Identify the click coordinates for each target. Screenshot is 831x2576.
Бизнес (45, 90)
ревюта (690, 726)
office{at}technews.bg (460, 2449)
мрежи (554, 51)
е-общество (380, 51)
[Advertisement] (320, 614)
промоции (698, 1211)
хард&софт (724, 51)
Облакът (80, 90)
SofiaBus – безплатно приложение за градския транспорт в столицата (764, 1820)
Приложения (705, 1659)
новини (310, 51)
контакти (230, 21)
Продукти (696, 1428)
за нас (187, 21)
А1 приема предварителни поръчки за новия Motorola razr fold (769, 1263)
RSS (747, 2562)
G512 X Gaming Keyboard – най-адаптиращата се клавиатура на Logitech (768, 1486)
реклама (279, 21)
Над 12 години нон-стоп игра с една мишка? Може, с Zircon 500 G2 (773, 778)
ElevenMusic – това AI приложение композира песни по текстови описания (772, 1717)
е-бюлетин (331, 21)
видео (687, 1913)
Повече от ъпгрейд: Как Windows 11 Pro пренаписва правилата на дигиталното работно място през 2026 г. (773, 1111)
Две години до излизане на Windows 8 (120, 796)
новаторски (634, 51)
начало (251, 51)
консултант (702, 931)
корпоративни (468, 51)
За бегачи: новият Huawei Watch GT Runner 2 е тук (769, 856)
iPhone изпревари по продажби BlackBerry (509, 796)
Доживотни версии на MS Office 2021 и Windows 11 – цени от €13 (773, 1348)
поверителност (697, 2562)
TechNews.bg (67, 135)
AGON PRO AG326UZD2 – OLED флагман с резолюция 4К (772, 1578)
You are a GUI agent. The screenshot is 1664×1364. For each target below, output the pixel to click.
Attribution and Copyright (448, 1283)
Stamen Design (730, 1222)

* [WORK REQUIRED]
Using the entries above, restate word for word every line from the one that contains "начало (251, 51)" through the last.

* [ANSWER TO THE EXERCISE]
начало (251, 51)
консултант (702, 931)
корпоративни (468, 51)
За бегачи: новият Huawei Watch GT Runner 2 е тук (769, 856)
iPhone изпревари по продажби BlackBerry (509, 796)
Доживотни версии на MS Office 2021 и Windows 11 – цени от €13 (773, 1348)
поверителност (697, 2562)
TechNews.bg (67, 135)
AGON PRO AG326UZD2 – OLED флагман с резолюция 4К (772, 1578)
You are a GUI agent. The screenshot is 1664×1364. For each target below, output the pixel to click.
Attribution and Copyright (448, 1283)
Stamen Design (730, 1222)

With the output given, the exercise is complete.